Zakaz używania fajerwerków w trosce o zwierzęta

Posłowie Koalicji Obywatelskiej stworzyli projekt, który ma zakazać używania fajerwerków o najwyższym stopniu głośności przez osoby fizyczne. Czy to znaczy, że sylwester stanie się spokojniejszy? Niekoniecznie. Rada gminy będzie mogła bowiem uchylić zakaz w sylwestra i Nowy Rok w drodze uchwały. Jeśli projekt zostanie przyjęty, wejdzie w życie od 1 stycznia 2026 roku.
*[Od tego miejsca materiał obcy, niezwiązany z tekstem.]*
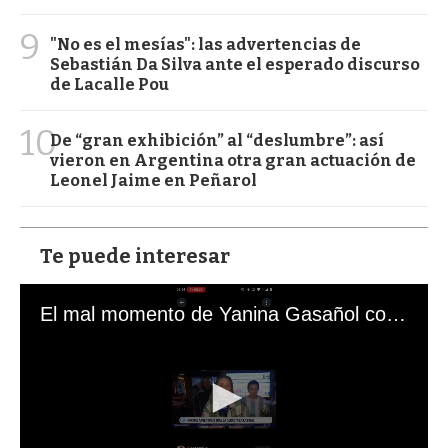
9
"No es el mesías": las advertencias de
Sebastián Da Silva ante el esperado discurso
de Lacalle Pou
10
De “gran exhibición” al “deslumbre”: así
vieron en Argentina otra gran actuación de
Leonel Jaime en Peñarol
Te puede interesar
El mal momento de Yanina Gasañol con un hincha argentino en "Subrayado"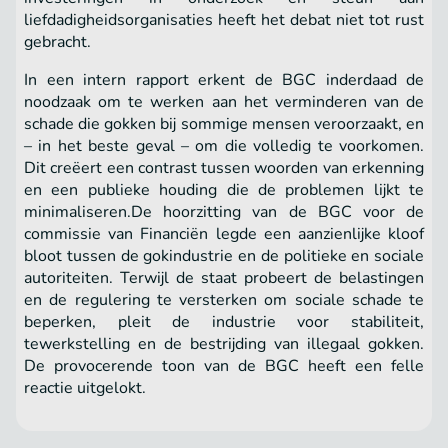
liefdadigheidsorganisaties heeft het debat niet tot rust
gebracht.
In een intern rapport erkent de BGC inderdaad de
noodzaak om te werken aan het verminderen van de
schade die gokken bij sommige mensen veroorzaakt, en
– in het beste geval – om die volledig te voorkomen.
Dit creëert een contrast tussen woorden van erkenning
en een publieke houding die de problemen lijkt te
minimaliseren.De hoorzitting van de BGC voor de
commissie van Financiën legde een aanzienlijke kloof
bloot tussen de gokindustrie en de politieke en sociale
autoriteiten. Terwijl de staat probeert de belastingen
en de regulering te versterken om sociale schade te
beperken, pleit de industrie voor stabiliteit,
tewerkstelling en de bestrijding van illegaal gokken.
De provocerende toon van de BGC heeft een felle
reactie uitgelokt.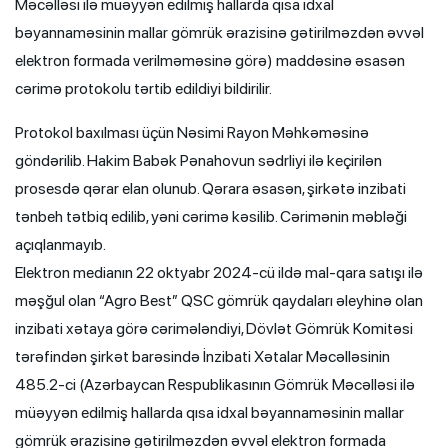
Məcəlləsi ilə müəyyən edilmiş hallarda qısa idxal
bəyannaməsinin mallar gömrük ərazisinə gətirilməzdən əvvəl
elektron formada verilməməsinə görə) maddəsinə əsasən
cərimə protokolu tərtib edildiyi bildirilir.
Protokol baxılması üçün Nəsimi Rayon Məhkəməsinə
göndərilib. Hakim Babək Pənahovun sədrliyi ilə keçirilən
prosesdə qərar elan olunub. Qərara əsasən, şirkətə inzibati
tənbeh tətbiq edilib, yəni cərimə kəsilib. Cərimənin məbləği
açıqlanmayıb.
Elektron medianın 22 oktyabr 2024-cü ildə mal-qara satışı ilə
məşğul olan “Agro Best” QSC gömrük qaydaları əleyhinə olan
inzibati xətaya görə cərimələndiyi, Dövlət Gömrük Komitəsi
tərəfindən şirkət barəsində İnzibati Xətalar Məcəlləsinin
485.2-ci (Azərbaycan Respublikasının Gömrük Məcəlləsi ilə
müəyyən edilmiş hallarda qısa idxal bəyannaməsinin mallar
gömrük ərazisinə gətirilməzdən əvvəl elektron formada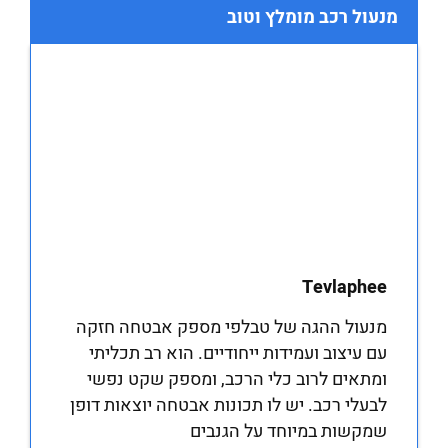
מנעול רכב מומלץ וטוב
Tevlaphee
מנעול ההגה של טבלפי מספק אבטחה חזקה
עם עיצוב ועמידות ייחודיים. הוא רב תכליתי
ומתאים לרוב כלי הרכב, ומספק שקט נפשי
לבעלי רכב. יש לו תכונות אבטחה יוצאות דופן
שמקשות במיוחד על הגנבים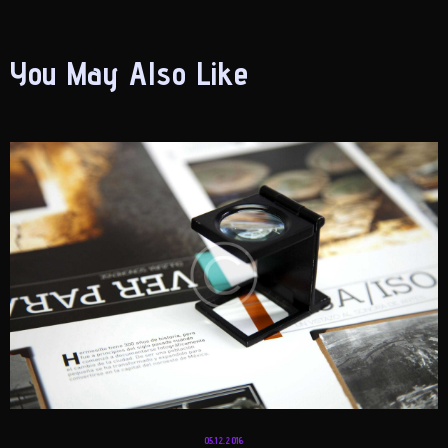
You May Also Like
05.12.2016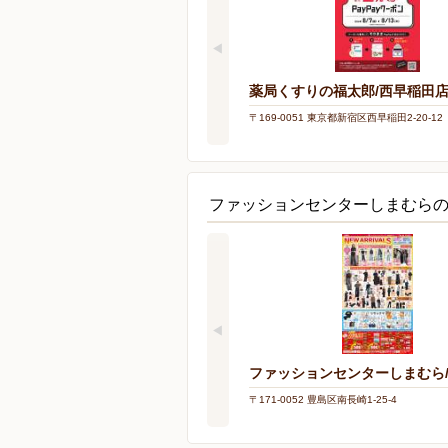
薬局くすりの福太郎/西早稲田
〒169-0051 東京都新宿区西早稲田2-20-12
ファッションセンターしまむら
ファッションセンターしまむら
〒171-0052 豊島区南長崎1-25-4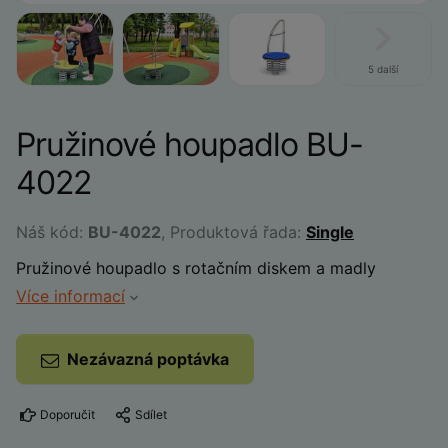
5 další
Pružinové houpadlo BU-
4022
Náš kód:
BU-4022
, Produktová řada:
Single
Pružinové houpadlo s rotačním diskem a madly
Více informací
Nezávazná poptávka
Doporučit
Sdílet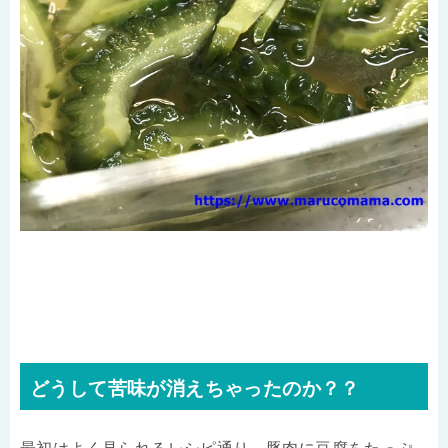
どうして苦味が消えちゃったのか？？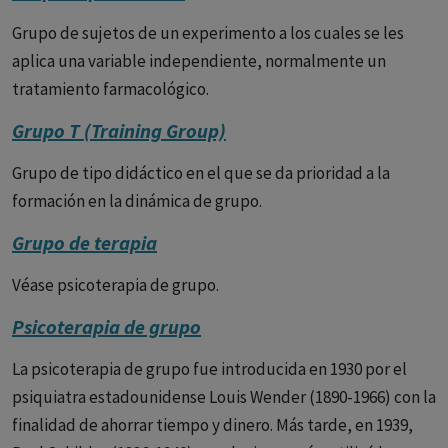
Grupo de sujetos de un experimento a los cuales se les
aplica una variable independiente, normalmente un
tratamiento farmacológico.
Grupo T (Training Group)
Grupo de tipo didáctico en el que se da prioridad a la
formación en la dinámica de grupo.
Grupo de terapia
Véase psicoterapia de grupo.
Psicoterapia de grupo
La psicoterapia de grupo fue introducida en 1930 por el
psiquiatra estadounidense Louis Wender (1890-1966) con la
finalidad de ahorrar tiempo y dinero. Más tarde, en 1939,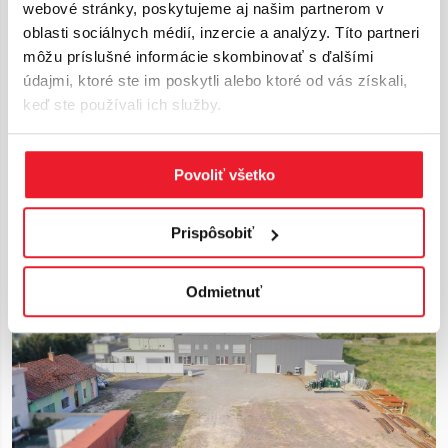
webové stránky, poskytujeme aj našim partnerom v
oblasti sociálnych médií, inzercie a analýzy. Títo partneri
môžu príslušné informácie skombinovať s ďalšími
údajmi, ktoré ste im poskytli alebo ktoré od vás získali,
keď ste používali ich služby.
Košice area
LAND KECHNEC
Povoliť všetko
Area
Ask
2
37 700 m
Prispôsobiť
Odmietnuť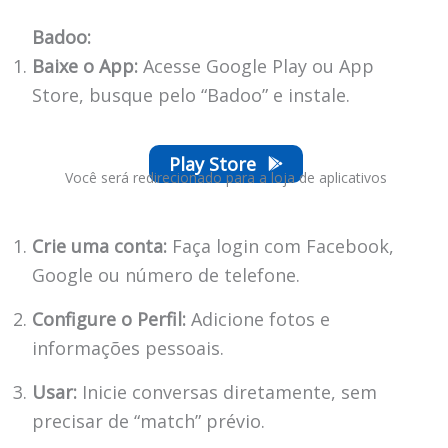
Badoo:
Baixe o App:
Acesse Google Play ou App
Store, busque pelo “Badoo” e instale.
Play Store
Você será redirecionado para a loja de aplicativos
Crie uma conta:
Faça login com Facebook,
Google ou número de telefone.
Configure o Perfil:
Adicione fotos e
informações pessoais.
Usar:
Inicie conversas diretamente, sem
precisar de “match” prévio.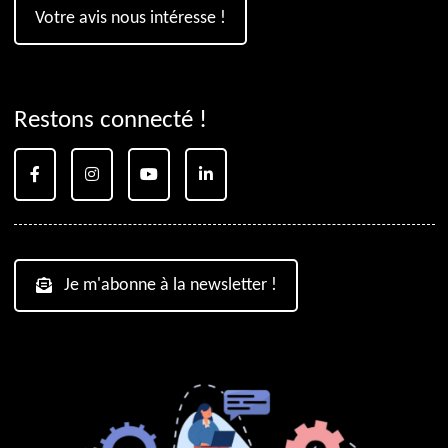
Votre avis nous intéresse !
Restons connecté !
Je m'abonne à la newsletter !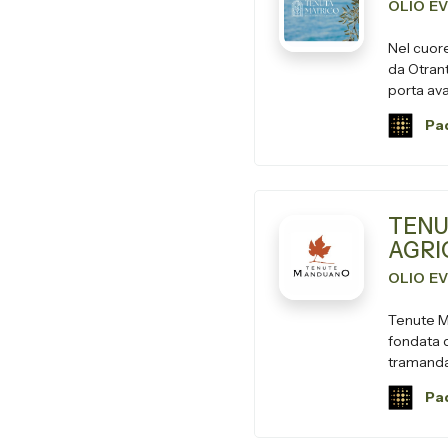
OLIO E
Nel cuore
da Otrant
porta avan
Pad
TENU
AGRI
OLIO E
Tenute Ma
fondata d
tramandat
Pad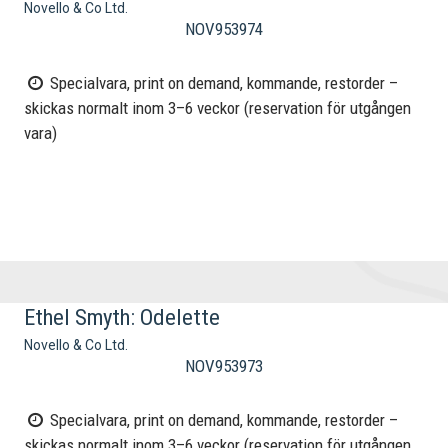
Novello & Co Ltd.
NOV953974
Specialvara, print on demand, kommande, restorder –
skickas normalt inom 3–6 veckor (reservation för utgången
vara)
Ethel Smyth: Odelette
Novello & Co Ltd.
NOV953973
Specialvara, print on demand, kommande, restorder –
skickas normalt inom 3–6 veckor (reservation för utgången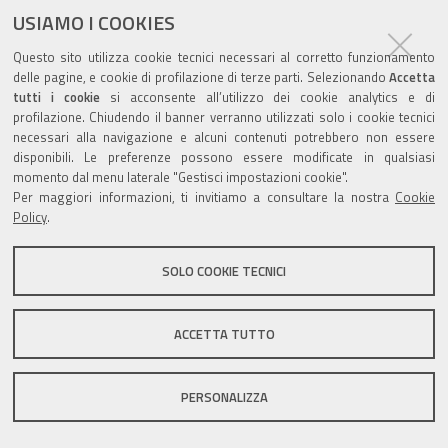
documento
USIAMO I COOKIES
Questo sito utilizza cookie tecnici necessari al corretto funzionamento
delle pagine, e cookie di profilazione di terze parti. Selezionando
Accetta
tutti i cookie
si acconsente all’utilizzo dei cookie analytics e di
profilazione. Chiudendo il banner verranno utilizzati solo i cookie tecnici
Valuta questo sito
necessari alla navigazione e alcuni contenuti potrebbero non essere
disponibili. Le preferenze possono essere modificate in qualsiasi
momento dal menu laterale "Gestisci impostazioni cookie".
Per maggiori informazioni, ti invitiamo a consultare la nostra
Cookie
Policy
.
Sito istituzionale Comune di Zola Predosa
SOLO COOKIE TECNICI
ACCETTA TUTTO
Privacy policy
|
DPO
|
Accessibilità
PERSONALIZZA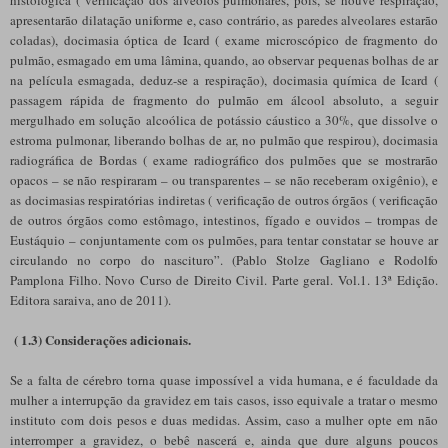
apresentarão dilatação uniforme e, caso contrário, as paredes alveolares estarão
coladas), docimasia óptica de Icard ( exame microscópico de fragmento do
pulmão, esmagado em uma lâmina, quando, ao observar pequenas bolhas de ar
na película esmagada, deduz-se a respiração), docimasia química de Icard (
passagem rápida de fragmento do pulmão em álcool absoluto, a seguir
mergulhado em solução alcoólica de potássio cáustico a 30%, que dissolve o
estroma pulmonar, liberando bolhas de ar, no pulmão que respirou), docimasia
radiográfica de Bordas ( exame radiográfico dos pulmões que se mostrarão
opacos – se não respiraram – ou transparentes – se não receberam oxigênio), e
as docimasias respiratórias indiretas ( verificação de outros órgãos ( verificação
de outros órgãos como estômago, intestinos, fígado e ouvidos – trompas de
Eustáquio – conjuntamente com os pulmões, para tentar constatar se houve ar
circulando no corpo do nascituro”. (Pablo Stolze Gagliano e Rodolfo
Pamplona Filho. Novo Curso de Direito Civil. Parte geral. Vol.1. 13ª Edição.
Editora saraiva, ano de 2011).
( 1.3) Considerações adicionais.
Se a falta de cérebro torna quase impossível a vida humana, e é faculdade da
mulher a interrupção da gravidez em tais casos, isso equivale a tratar o mesmo
instituto com dois pesos e duas medidas. Assim, caso a mulher opte em não
interromper a gravidez, o bebê nascerá e, ainda que dure alguns poucos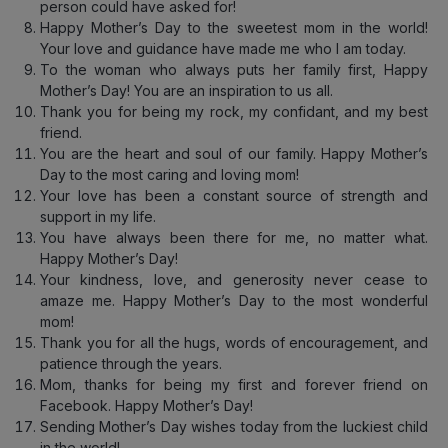
person could have asked for!
Happy Mother’s Day to the sweetest mom in the world!
Your love and guidance have made me who I am today.
To the woman who always puts her family first, Happy
Mother’s Day! You are an inspiration to us all.
Thank you for being my rock, my confidant, and my best
friend.
You are the heart and soul of our family. Happy Mother’s
Day to the most caring and loving mom!
Your love has been a constant source of strength and
support in my life.
You have always been there for me, no matter what.
Happy Mother’s Day!
Your kindness, love, and generosity never cease to
amaze me. Happy Mother’s Day to the most wonderful
mom!
Thank you for all the hugs, words of encouragement, and
patience through the years.
Mom, thanks for being my first and forever friend on
Facebook. Happy Mother’s Day!
Sending Mother’s Day wishes today from the luckiest child
in the world!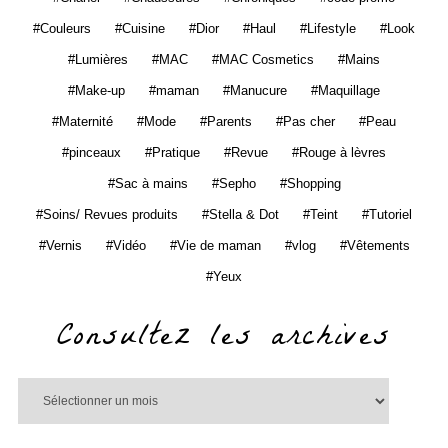
Couleurs
Cuisine
Dior
Haul
Lifestyle
Look
Lumières
MAC
MAC Cosmetics
Mains
Make-up
maman
Manucure
Maquillage
Maternité
Mode
Parents
Pas cher
Peau
pinceaux
Pratique
Revue
Rouge à lèvres
Sac à mains
Sepho
Shopping
Soins/ Revues produits
Stella & Dot
Teint
Tutoriel
Vernis
Vidéo
Vie de maman
vlog
Vêtements
Yeux
Consultez les archives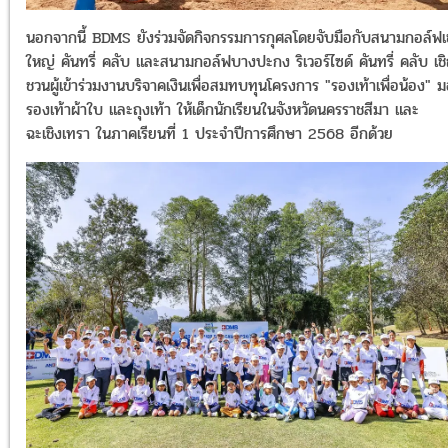
นอกจากนี้ BDMS ยังร่วมจัดกิจกรรมการกุศลโดยจับมือกับสนามกอล์ฟเ
ใหญ่ คันทรี่ คลับ และสนามกอล์ฟบางปะกง ริเวอร์ไซด์ คันทรี่ คลับ เช
ชวนผู้เข้าร่วมงานบริจาคเงินเพื่อสมทบทุนโครงการ "รองเท้าเพื่อน้อง" 
รองเท้าผ้าใบ และถุงเท้า ให้เด็กนักเรียนในจังหวัดนครราชสีมา และ
ฉะเชิงเทรา ในภาคเรียนที่ 1 ประจำปีการศึกษา 2568 อีกด้วย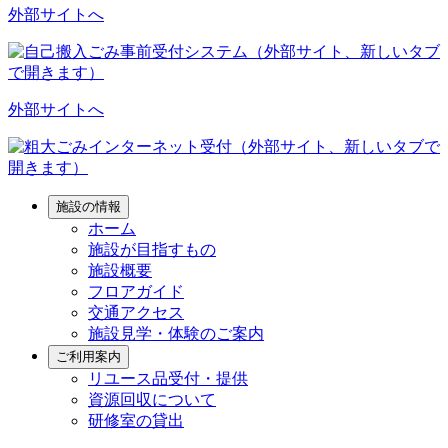
外部サイトへ
外部サイトへ
施設の情報
ホーム
施設が目指すもの
施設概要
フロアガイド
交通アクセス
施設見学・体験のご案内
ご利用案内
リユース品受付・提供
資源回収について
研修室の貸出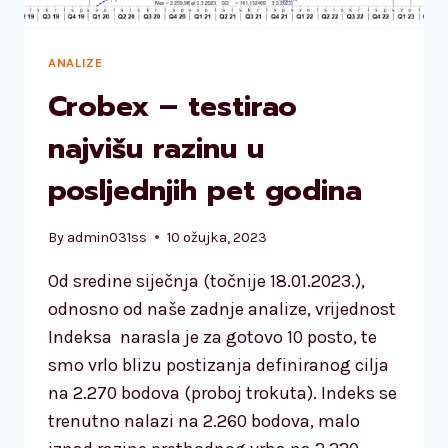
ANALIZE
Crobex – testirao
najvišu razinu u
posljednjih pet godina
By
admin031ss
10 ožujka, 2023
Od sredine siječnja (točnije 18.01.2023.),
odnosno od naše zadnje analize, vrijednost
Indeksa narasla je za gotovo 10 posto, te
smo vrlo blizu postizanja definiranog cilja
na 2.270 bodova (proboj trokuta). Indeks se
trenutno nalazi na 2.260 bodova, malo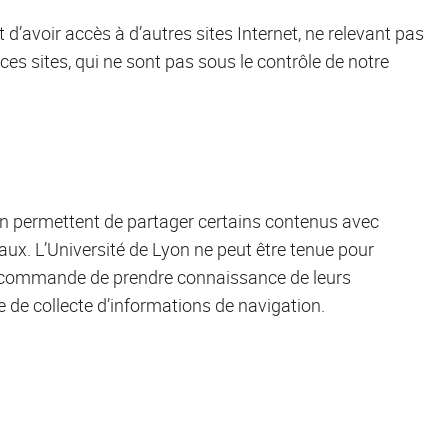
t d’avoir accès à d’autres sites Internet, ne relevant pas
 ces sites, qui ne sont pas sous le contrôle de notre
yon permettent de partager certains contenus avec
ux. L’Université de Lyon ne peut être tenue pour
recommande de prendre connaissance de leurs
que de collecte d’informations de navigation.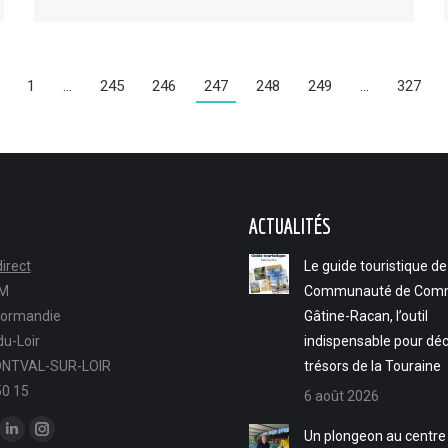
1
…
245
246
247
248
249
…
327
ACTUALITÉS
irect
Le guide touristique de
FM
Communauté de Com
Normandie
Gâtine-Racan, l’outil
u-Loir
indispensable pour déc
NTVAL-SUR-LOIR
trésors de la Touraine
50 15
6 août 2026
ous sur :
Un plongeon au centre
ok
LinkedIn
Instagram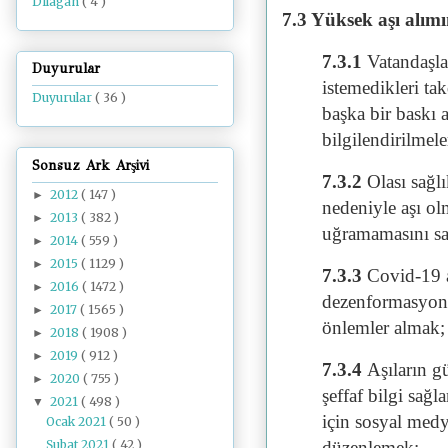
Dilâgâh
( 4 )
7.3 Yüksek aşı alımın
7.3.1
Vatandaşla
Duyurular
istemedikleri tak
Duyurular
( 36 )
başka bir baskı
bilgilendirilmel
Sonsuz Ark Arşivi
7.3.2
Olası sağl
2012
( 147 )
►
nedeniyle aşı o
2013
( 382 )
►
uğramamasını s
2014
( 559 )
►
2015
( 1129 )
►
7.3.3
Covid-19 aş
2016
( 1472 )
►
dezenformasyon v
2017
( 1565 )
►
önlemler almak;
2018
( 1908 )
►
2019
( 912 )
►
7.3.4
Aşıların g
2020
( 755 )
►
şeffaf bilgi sağ
2021
( 498 )
▼
için sosyal medy
Ocak 2021
( 50 )
Şubat 2021
( 42 )
düzenlemek;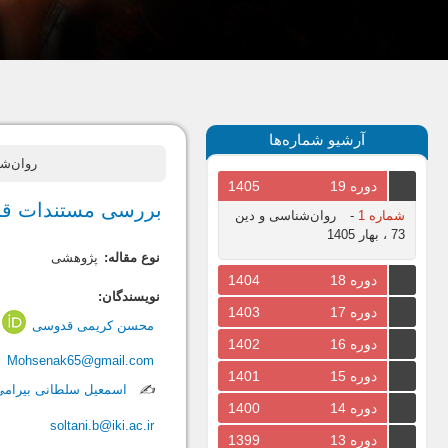
آرشیو شماره‌ها
روان‌شناسی و دین، س
دوره 19
1405
بررسی مستندات قرآن
شماره 1
-
روان‌شناسی و دین
73 ، بهار 1405
نوع مقاله:
پژوهشی
دوره 18
1404
نویسندگان:
دوره 17
1403
محسن کریمی قدوسی
دوره 16
1402
Mohsenak65@gmail.com
دوره 15
1401
✍️
اسمعیل سلطانی بیرامی
دوره 14
1400
soltani.b@iki.ac.ir
دوره 13
1399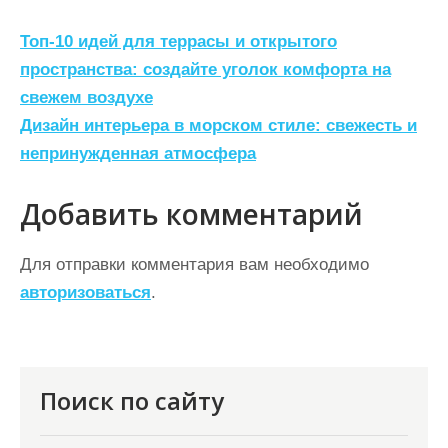
Н
Топ-10 идей для террасы и открытого
а
пространства: создайте уголок комфорта на
свежем воздухе
в
Дизайн интерьера в морском стиле: свежесть и
и
непринужденная атмосфера
г
а
Добавить комментарий
ц
Для отправки комментария вам необходимо
и
авторизоваться
.
я
п
о
Поиск по сайту
з
а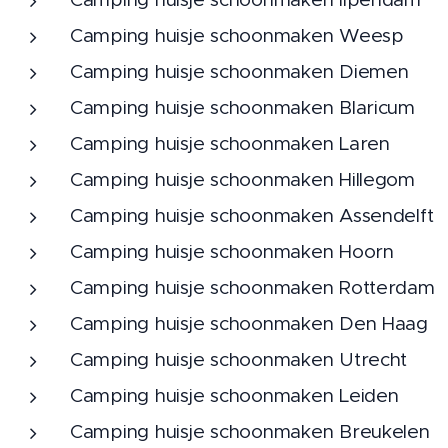
Camping huisje schoonmaken Weesp
Camping huisje schoonmaken Diemen
Camping huisje schoonmaken Blaricum
Camping huisje schoonmaken Laren
Camping huisje schoonmaken Hillegom
Camping huisje schoonmaken Assendelft
Camping huisje schoonmaken Hoorn
Camping huisje schoonmaken Rotterdam
Camping huisje schoonmaken Den Haag
Camping huisje schoonmaken Utrecht
Camping huisje schoonmaken Leiden
Camping huisje schoonmaken Breukelen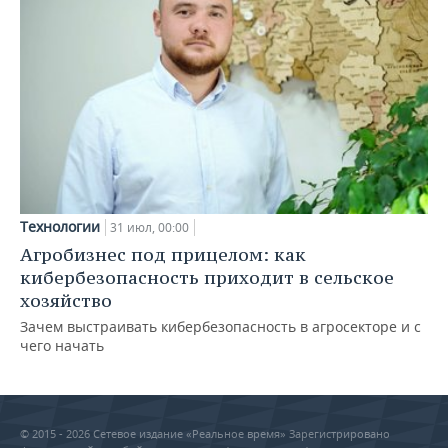
Технологии
31 июл, 00:00
Агробизнес под прицелом: как
кибербезопасность приходит в сельское
хозяйство
Зачем выстраивать кибербезопасность в агросекторе и с
чего начать
© 2015 - 2026 Сетевое издание «Реальное время» Зарегистрировано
Dlaczego fajerwerki mają być zakazane?

Reklama

Zakaz fajerwerków dla osób fizycznych ma mieć miejsce z kilku powodów. Sylwester to trudny czas dla zwierząt – zarówno domowych, jak i hodowlanych czy żyjących dziko. Umierają ptaki, psy i koty uciekają w panice, lęk odczuwają także zwierzęta hodowlane. Jak wskazuje ustawa o ochronie zwierząt, są one istotną żyjącą zdolną do odczuwania, a nie rzeczą, a to oznacza, że ich cierpienie jest ważne. Przysparzają im go na przykład sylwestrowe pokazy fajerwerków i kwestią zastanowienia jest, czy na pewno nie jesteśmy w stanie zrezygnować z tego widowiska, by nie robić im krzywdy.

Reklama

Jak wskazuje Serwis Samorządowy PAP, Patryk Jaskulski z KO podkreśla również, że zakaz fajerwerków jest też skierowany na pomoc osobom, które źle znoszą huk ich wystrzałów. Dzieci, osoby starsze oraz osoby ze spektrum autyzmu mogą być wrażliwe na takie bodźce. Ponadto fajerwerki mogą spowodować wypadek – nie tylko uszkodzenie ciała, lecz także pożary czy nawet wypadki samochodowe. Należy dodać, że do powietrza dostają się też toksyny, co nie jest dobre dla środowiska.

Przywoływana jest także wypowiedź Jacka Karnowskiego, byłego prezydenta Sopotu, który poinformował, że mieszkańcy miasta często skarżyli się na odpalanie petard na prywatnych wydarzeniach czy na plaży.

Nie będzie strzelania w sylwestra?

Projekt grupy posłów KO dotyczy zakazu używania fajerwerków i petard hukowych o najwyższym stopniu głośności (wyroby pirotechniczne widowiskowe klasy F3). Czy to oznacza zakaz pokazów fajerwerków w sylwestra? Katarzyna Piekarska z KO zapewnia, że zakaz nie obejmie branży eventowej, natomiast rady gminy będą mogły uchylić zakaz w sylwestra i Nowy Rok. Posłanka jednak apeluje, by samorządy stawiały raczej na pokazy świetlne i dźwiękowe.